Below is a screen that we recently ran on the 30 stocks in the Dow Jones Industrial Average. This screen allows you to analyze the chart patterns of a large number of stocks in a small space, so in moments you can easily see how all of the names in a portfolio or basket look. Instead of having to look through chart after chart, you can start out with this and then narrow down the names you may want to look into further. It's definitely tough to keep track of the technicals for a large number of stocks, and we're simply trying to make things easier with this screen.

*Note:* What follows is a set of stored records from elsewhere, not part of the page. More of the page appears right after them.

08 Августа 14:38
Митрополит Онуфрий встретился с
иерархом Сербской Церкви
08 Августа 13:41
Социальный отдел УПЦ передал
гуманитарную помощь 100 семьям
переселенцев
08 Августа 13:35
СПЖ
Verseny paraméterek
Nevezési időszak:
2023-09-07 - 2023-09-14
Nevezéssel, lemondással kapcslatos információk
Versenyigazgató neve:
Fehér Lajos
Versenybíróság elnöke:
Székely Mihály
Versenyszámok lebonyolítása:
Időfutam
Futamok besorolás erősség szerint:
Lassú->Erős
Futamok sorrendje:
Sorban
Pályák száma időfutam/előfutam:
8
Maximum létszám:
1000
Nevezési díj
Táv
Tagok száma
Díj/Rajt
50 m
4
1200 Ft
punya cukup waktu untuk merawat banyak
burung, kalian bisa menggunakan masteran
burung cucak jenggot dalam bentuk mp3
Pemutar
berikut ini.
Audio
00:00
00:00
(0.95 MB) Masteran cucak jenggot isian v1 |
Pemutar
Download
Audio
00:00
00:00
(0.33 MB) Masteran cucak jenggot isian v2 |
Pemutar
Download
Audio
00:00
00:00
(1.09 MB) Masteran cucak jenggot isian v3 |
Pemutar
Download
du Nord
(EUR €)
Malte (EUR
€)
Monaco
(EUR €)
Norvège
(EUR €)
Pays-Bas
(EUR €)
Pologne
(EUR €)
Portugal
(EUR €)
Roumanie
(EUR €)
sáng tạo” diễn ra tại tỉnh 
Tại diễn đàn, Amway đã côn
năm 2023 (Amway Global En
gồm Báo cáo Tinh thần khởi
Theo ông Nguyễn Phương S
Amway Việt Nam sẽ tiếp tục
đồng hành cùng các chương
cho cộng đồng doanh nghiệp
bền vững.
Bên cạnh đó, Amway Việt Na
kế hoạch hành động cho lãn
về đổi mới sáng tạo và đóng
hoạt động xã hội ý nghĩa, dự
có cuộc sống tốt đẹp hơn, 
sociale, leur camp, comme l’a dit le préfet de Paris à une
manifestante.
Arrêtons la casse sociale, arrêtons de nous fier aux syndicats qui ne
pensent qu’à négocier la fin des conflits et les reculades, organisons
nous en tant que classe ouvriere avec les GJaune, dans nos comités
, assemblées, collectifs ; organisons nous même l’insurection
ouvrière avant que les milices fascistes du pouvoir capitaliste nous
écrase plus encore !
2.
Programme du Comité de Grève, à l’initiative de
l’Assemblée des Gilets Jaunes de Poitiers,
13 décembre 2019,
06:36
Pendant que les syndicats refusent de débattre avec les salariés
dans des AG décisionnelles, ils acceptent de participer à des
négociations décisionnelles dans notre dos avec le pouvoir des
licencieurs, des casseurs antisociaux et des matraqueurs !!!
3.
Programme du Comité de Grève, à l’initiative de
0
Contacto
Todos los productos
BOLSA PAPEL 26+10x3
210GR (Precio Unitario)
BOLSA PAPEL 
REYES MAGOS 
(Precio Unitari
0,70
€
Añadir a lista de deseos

As shown below, the trading range is minimized down to one line for each stock. The neutral line (N) represents the 50-day moving average, while the light red and green shadings represent between one and two standard deviations above and below the 50-day moving average. A move into these light shadings represents the first level of an overbought/oversold reading. A move into the dark red and green shadings (2 to 3 standard deviations above/below the 50-DMA) represents extreme overbought/oversold territory. Moves into these zones are not seen too often, and many investors like to either add or subtract to their positions when these levels are reached. The dots in each chart represent where the stock is currently trading, while the end of the tail represents where the stock was trading one week ago. The color of the dot shows whether the stock is up or down over the last week.
Of the 30 Dow stocks, only five are currently not oversold -- American Express (NYSE:AXP), Johnson & Johnson (NYSE:JNJ), 3M (NYSE:MMM), Merck (NYSE:MRK), and Verizon (NYSE:VZ). At these levels, many investors start to think about adding to or taking on new positions.